2a. What’s new in Windows 8.1 for XAML Developers

2b. What’s new in Windows 8.1 for HTML Developers

Parts 2a and 2b will be released before the end of August. They will focus on controls and other language specific enhancements. I will write part 2a and my friend, colleague and boss, Phil Japikse will write part 2b.

What’s New?

Both developers and users will find many significant changes in Windows 8.1. The user-focused changes have been reviewed extensively and I won’t spend much time on them here. These include, among many other things):

  • The return of the start button and the ability to boot to desktop
  • A universal search based on Bing
  • Easy access to all your installed applications, and the ability to sort them
  • An alarm application on the start screen
  • Fingerprint authentication
  • The end of snap view and the advent of multiple open windows of varying sizes
  • Two new tile sizes
  • Changes to the design guidelines

Nearly all of these consumer-facing changes have implications for us as developers. Let’s examine some of the most important.

Design Guideline Changes

As Microsoft has learned more about how users interact with Windows 8, and observed what does and does not work in real-world applications, they have updated their user experience (UX) guidelines to reflect this new knowledge.

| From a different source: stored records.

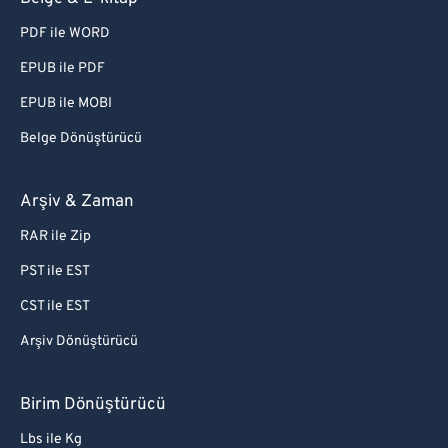
PDF ile WORD
EPUB ile PDF
EPUB ile MOBI
Belge Dönüştürücü
Arşiv & Zaman
RAR ile Zip
PST ile EST
CST ile EST
Arşiv Dönüştürücü
Birim Dönüştürücü
Lbs ile Kg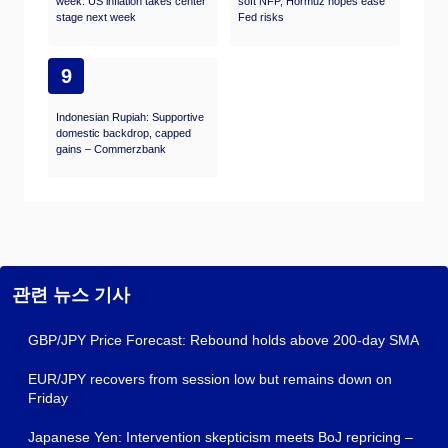
week: US inflation takes center
soft NFP, Hormuz hopes ease
stage next week
Fed risks
9
Indonesian Rupiah: Supportive
domestic backdrop, capped
gains – Commerzbank
관련 뉴스 기사
GBP/JPY Price Forecast: Rebound holds above 200-day SMA
EUR/JPY recovers from session low but remains down on
Friday
Japanese Yen: Intervention skepticism meets BoJ repricing –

"When the facts change, I change my mind. What do you do, sir?" – John Maynard Keynes

 

Two key areas where the guidelines have changed affect searching and buttons.

Searching

In Windows 8 you were strongly encouraged to do all in-application searching through the search charm. When you opened Search it defaulted to searching the current app (in the figure, Netflix), though you could change to searching other places such as apps, settings, etc. (See figure 1)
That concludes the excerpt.